Available data
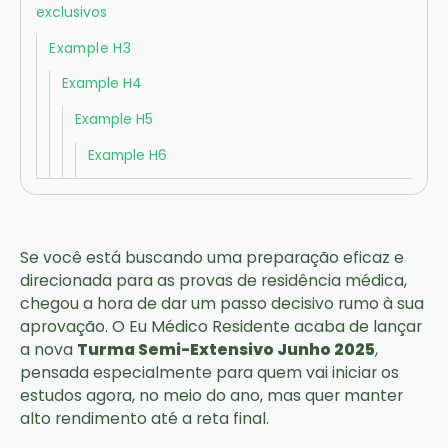
exclusivos
Example H3
Example H4
Example H5
Example H6
Se você está buscando uma preparação eficaz e
direcionada para as provas de residência médica,
chegou a hora de dar um passo decisivo rumo à sua
aprovação. O Eu Médico Residente acaba de lançar
a nova
Turma Semi-Extensivo Junho 2025
,
pensada especialmente para quem vai iniciar os
estudos agora, no meio do ano, mas quer manter
alto rendimento até a reta final.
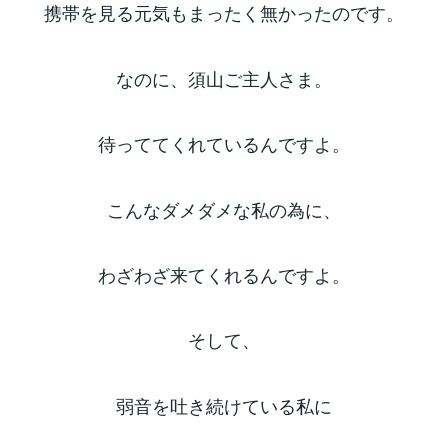
携帯を見る元気もまったく無かったのです。
なのに、須山ご主人さま。
待っててくれているんですよ。
こんなダメダメな私の為に、
わざわざ来てくれるんですよ。
そして、
弱音を吐き続けている私に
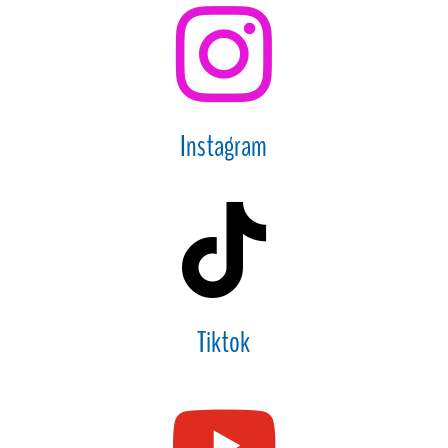

Instagram

Tiktok

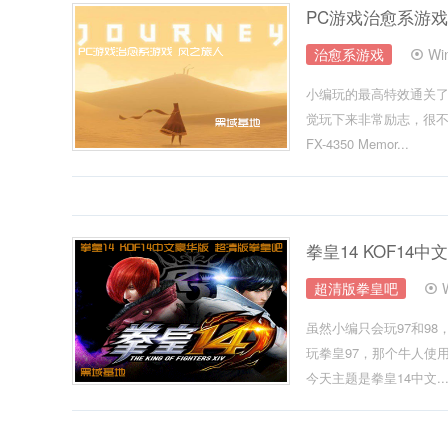
PC游戏治愈系游戏
治愈系游戏
Wi
小编玩的最高特效通关
觉玩下来非常励志，很不错的一款游
FX-4350 Memor...
拳皇14 KOF14
超清版拳皇吧
虽然小编只会玩97和9
玩拳皇97，那个牛人使
今天主题是拳皇14中文..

What is expected
An exact copy of every entry above is needed, minus the pictures.

Answer
exclusivos
Example H3
Example H4
Example H5
Example H6
Se você está buscando uma preparação eficaz e
direcionada para as provas de residência médica,
chegou a hora de dar um passo decisivo rumo à sua
aprovação. O Eu Médico Residente acaba de lançar
a nova
Turma Semi-Extensivo Junho 2025
,
pensada especialmente para quem vai iniciar os
estudos agora, no meio do ano, mas quer manter
alto rendimento até a reta final.
携帯を見る元気もまったく無かったのです。
なのに、須山ご主人さま。
待っててくれているんですよ。
こんなダメダメな私の為に、
わざわざ来てくれるんですよ。
そして、
弱音を吐き続けている私に

Instagram

Tiktok

PC游戏治愈系游戏
治愈系游戏
Wi
小编玩的最高特效通关
觉玩下来非常励志，很不错的一款游
FX-4350 Memor...
拳皇14 KOF14
超清版拳皇吧
虽然小编只会玩97和9
玩拳皇97，那个牛人使
今天主题是拳皇14中文..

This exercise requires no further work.